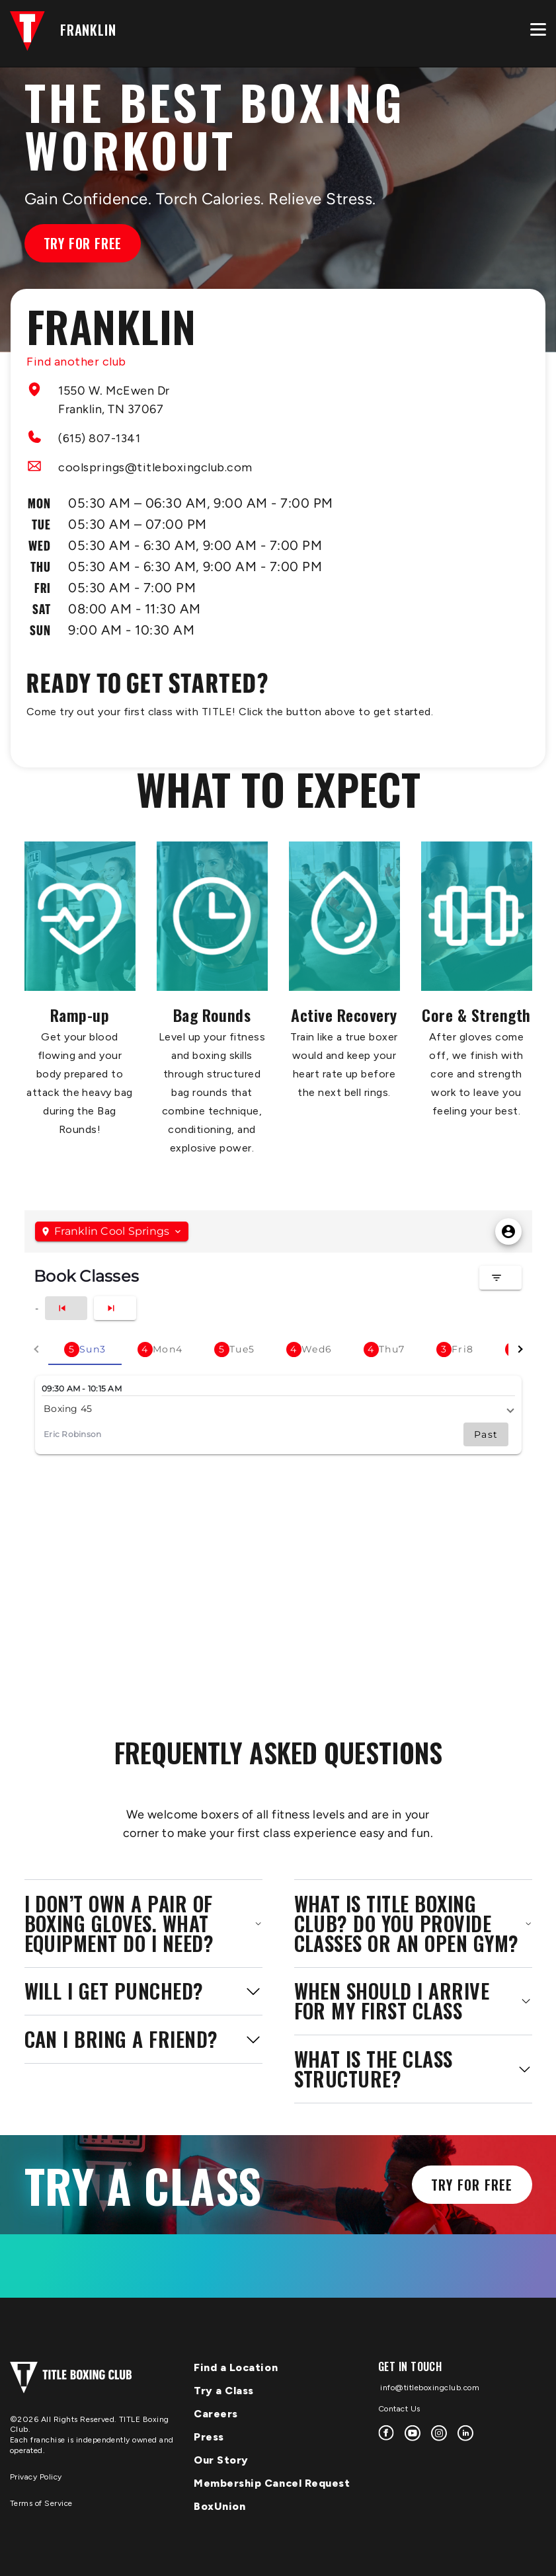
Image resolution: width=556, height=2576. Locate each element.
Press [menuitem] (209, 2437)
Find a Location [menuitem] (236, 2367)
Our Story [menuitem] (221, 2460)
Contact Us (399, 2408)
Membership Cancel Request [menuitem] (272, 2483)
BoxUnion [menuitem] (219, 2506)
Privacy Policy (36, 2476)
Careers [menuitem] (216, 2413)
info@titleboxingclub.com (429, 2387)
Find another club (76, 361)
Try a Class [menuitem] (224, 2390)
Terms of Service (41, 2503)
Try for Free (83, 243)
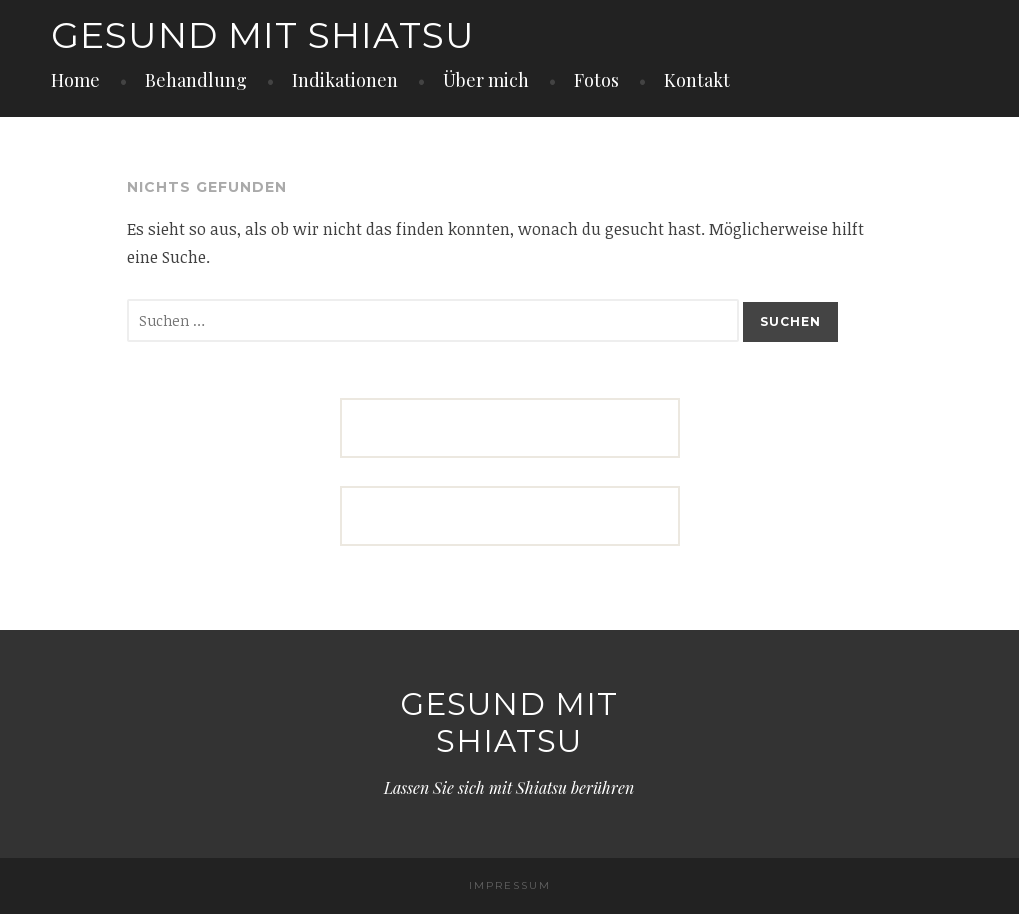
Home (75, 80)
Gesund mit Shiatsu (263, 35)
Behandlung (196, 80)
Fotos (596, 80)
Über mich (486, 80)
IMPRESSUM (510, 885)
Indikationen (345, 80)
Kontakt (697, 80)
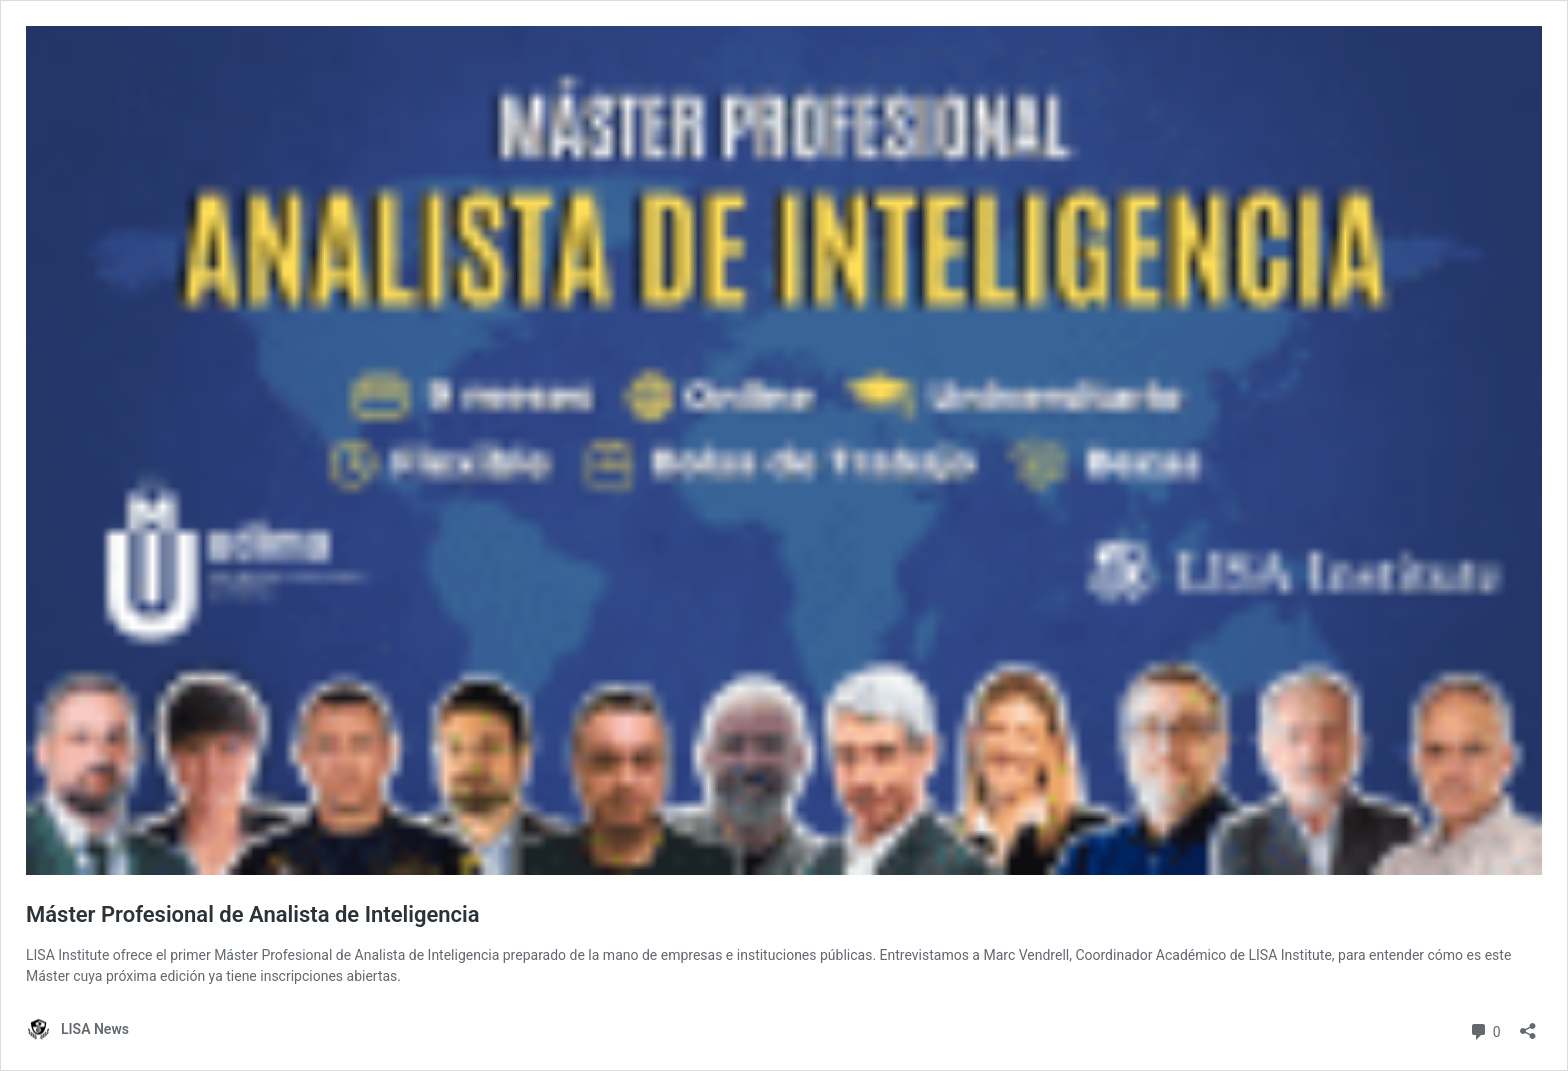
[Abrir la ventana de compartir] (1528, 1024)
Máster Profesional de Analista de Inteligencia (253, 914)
-------------------------
- ACTIVITY
Please set down the records above verbatim, with each picture left out.

- RESPONSE TO THIS EXERCISE
Image resolution: width=556, height=2576. Locate each element.
Press [menuitem] (209, 2437)
Find a Location [menuitem] (236, 2367)
Our Story [menuitem] (221, 2460)
Contact Us (399, 2408)
Membership Cancel Request [menuitem] (272, 2483)
BoxUnion [menuitem] (219, 2506)
Privacy Policy (36, 2476)
Careers [menuitem] (216, 2413)
info@titleboxingclub.com (429, 2387)
Find another club (76, 361)
Try a Class [menuitem] (224, 2390)
Terms of Service (41, 2503)
Try for Free (83, 243)
Home (75, 80)
Gesund mit Shiatsu (263, 35)
Behandlung (196, 80)
Fotos (596, 80)
Über mich (486, 80)
IMPRESSUM (510, 885)
Indikationen (345, 80)
Kontakt (697, 80)
[Abrir la ventana de compartir] (1528, 1024)
Máster Profesional de Analista de Inteligencia (253, 914)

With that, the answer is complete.